Honestly, it's a start (the blog and the poems). I hope. If you'll remember back to last week, you'll recall that I'm a renowned perfectionist. This makes being an out-of-practice writer extraordinarily difficult. Nothing is good enough, because nothing is as good as it used to be. (Does this all sound familiar? It does to me.) I even respond with thoughts of "really?" when people tell me that they like my blog.
But, like the rest of my life, I guess it's time to start trying.
And, like the rest of my life, it's not easy starting over.
Not to brag, but writing used to be easy for me. The words were always there. I wrote everywhere: at home, on the road, at work, at school, at church. I wrote in notebooks. I wrote on the computer. I wrote on bulletins and scraps of paper. I wrote in the margins of my class notebooks. I, basically, wrote.
I had ideas. I had images. I had turns of phrase that delighted me. I had titles and character names and backstories and plot twists.
These days, I'm lucky I can come up with a blog every week, much less a sappy note on the mirror. To tell the truth, the only reason I'm writing about writing this week is that I didn't know what to write about. Brilliant, I know.
It's not even that I have the quintessential "writer's block." There's no block. There's nothing to block. It's more of a writer's wasteland. The words are gone. The ideas are gone. The characters who used to spring into my mind, as fully-formed as Athena, are gone.
And I don't know where they went. I don't even know what happened to make them leave. It certainly wasn't just that I was unhappy. I had written plenty when I was most deeply unhappy: great, angry, resentful, love-sick poems and pages upon pages of my meanderingly unfinished novel.

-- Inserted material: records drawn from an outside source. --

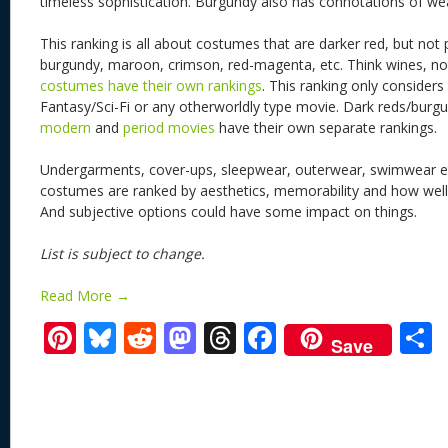
timeless sophistication. Burgundy also has connotations of we
This ranking is all about costumes that are darker red, but not 
burgundy, maroon, crimson, red-magenta, etc. Think wines, n
costumes have their own rankings
. This ranking only conside
Fantasy/Sci-Fi or any otherworldly type movie. Dark reds/bur
modern
and
period movies
have their own separate rankings.
Undergarments, cover-ups, sleepwear, outerwear, swimwear et
costumes are ranked by aesthetics, memorability and how well it
And subjective options could have some impact on things.
List is subject to change.
Read More →
Pi
Bl
R
M
T
F
Save
nt
u
e
as
h
ac
er
e
d
to
re
e
a
e
sk
di
d
a
b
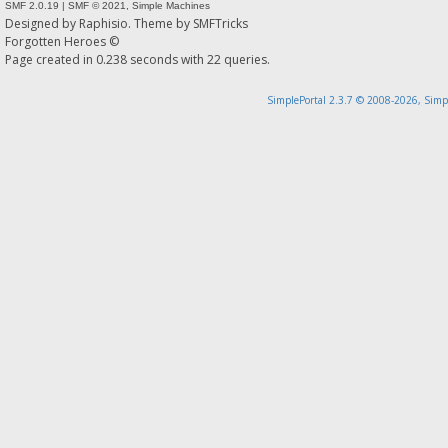
SMF 2.0.19
|
SMF © 2021
,
Simple Machines
Designed by
Raphisio
. Theme by
SMFTricks
Forgotten Heroes ©
Page created in 0.238 seconds with 22 queries.
SimplePortal 2.3.7 © 2008-2026, Simp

I think it was that I stopped feeling. (Is that a hint of emotional over-sharing? I think it might be!) I stopped feeling deeply unhappy in favor of drinking and bad decisions and distracting myself from said unhappiness. I'd like to note that I am exceptionally good at distracting myself from my own unhappiness and that numbness, for me, can be surprisingly easy to accomplish. Just have a few drinks every night, pick up an exorbitant number of new hobbies, and forget that there must be more than this provincial life. You, or at least I, can coast along on that for years at a time, provided the love of your life doesn't come along and completely wreck the illusion.
It's not surprising that the mass exodus of my creativity followed the forced numbing of any real emotions. Emotional death is an obviously inhospitable climate for ideas. There's nothing to latch onto, nothing to stimulate or grow. The wasteland metaphor comes back into play here. I willingly created a mental desert and wondered why I couldn't write.
So what now? I'm self-proclaimedly happy and free, feeling all the normal range of adult emotions again, starting my life over, etc, etc. Where are the words? Where is the ease of creativity? I'm ready and waiting here!
No? I have to work for it like nearly every other tortured writer on the planet?
That's hardly fair.
But hey, that's life. It's not fair and it's not easy anymore. "Suck it up, buttercup," as my boyfriend is so fond of telling me. He's also rather fond of telling me I should write more.
I'm trying, alright? I'm writing a blog. I write the occasional poem. I may even sometimes feel the stirrings of vague creative potential.
It's not War and Peace, but I guess it's better than a blank page.